Nous reproduisons ci-dessous un point de vue d'Hervé Juvin, publié sur son blog, Regards sur le renversement du monde, consacré à la Grèce... Faut-il laisser choir ce pays ? le soutenir ?... Une chose est certaine, comme le souligne au final l'auteur, il y a un choix politique à faire : il faut décider ! On recherche d'urgence des hommes (ou des femmes) d'Etat...
Grèce
Sauver la Grèce ou sauver l’Europe ?…
Vous venez de payer 500 euros pour les Grecs !…
Pas du tout, c’est 15 milliards d’euro que la France donne aux Grecs – soit la quasi-totalité de l’augmentation d’impôts et de taxes votée le 8 septembre dernier….
… puisque moins d’un ménage sur deux paie l’impôt, c’est juste 1.000 euros que chaque ménage imposé vient de donner aux Grecs !

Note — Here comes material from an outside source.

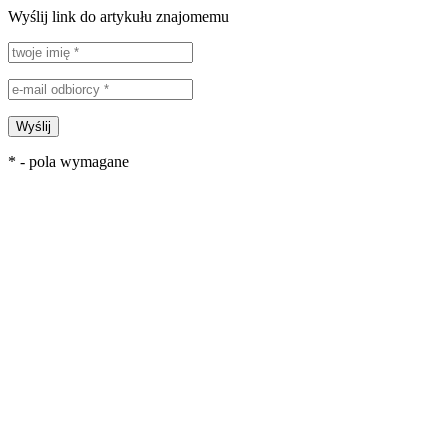
Wyślij link do artykułu znajomemu
Wyślij
* - pola wymagane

… et d’ailleurs, les avoirs de Grecs en Suisse s’élèveraient à 200 milliards d’euro, soit exactement le montant des aides ( fons structurels, etc.) versés par l’Union à la Grèce depuis vingt ans !
… les chiffres courent, vérifiables ou non, l’opinion s’agite, la défiance monte.
Pourquoi ne pas dire la vérité sur les chiffres, sur les scénarios, et pourquoi refuser que les Français, et les Européens avec eux, en débattent ?
Les montants qui circulent représentent, ou veulent représenter, la contribution des Français aux prêts ( sous un nom ou sous un autre ) que l’Union européenne accorde à la Grèce. Un prêt se rembourse, il rapporte un intérêt, et cet intérêt peut être profitable au créancier ; contrairement à ce qui est généralement dit ou sous-entendu, les prêts accordés aux banques françaises lors du gel du marché interbancaire de 2008 ont été remboursés, la plupart de manière anticipée, avec des vrais euros, et ont rapporté de l’argent à l’Etat !
La question semble évidente ; la Grèce va-t-elle rembourser
J’ai récemment fait part de ma conviction ; non. Non sans nouveaux prêts, non sans nouvelles aides, et pour parler clair, non sans nouveaux dons. Il n’existe aucune chance que même une austérité appliquée, des impôts recouvrés et une croissance robuste permettent à la Grèce de rembourser plus de… 20 % ou 30 % de sa dette – risquons un chiffre. Et j’ai aussi écrit que les Grecs n’avaient rien fait pour mériter ces aides et notre solidarité. Que les Grecs commencent par s’aider eux-mêmes, c’est-à-dire lever l’impôt, reconstruire une économie, bâtir une Nation, et on verra.
Le seul problème est la Grèce pourrait bien sauver l’Europe ! Tout simplement parce que si la Grèce, faute de soutien fait défaut, chacun sait déjà que les acteurs du marché en tireront pour première conséquence que l’Italie aussi, que l’Espagne aussi, et pourquoi pas la France aussi, vont faire défaut, ou peuvent faire défaut, et vont engager toutes leurs forces pour que l’un après l’autre les mâillons de la chaîne sautent. Le scénario est écrit, et il suffit de regarder le marché des CDS pour constater qu’il se met en place. Et c’est un scénario… à combien de milliards de dollars la prime pour ceux qui auront abattu l’euro ?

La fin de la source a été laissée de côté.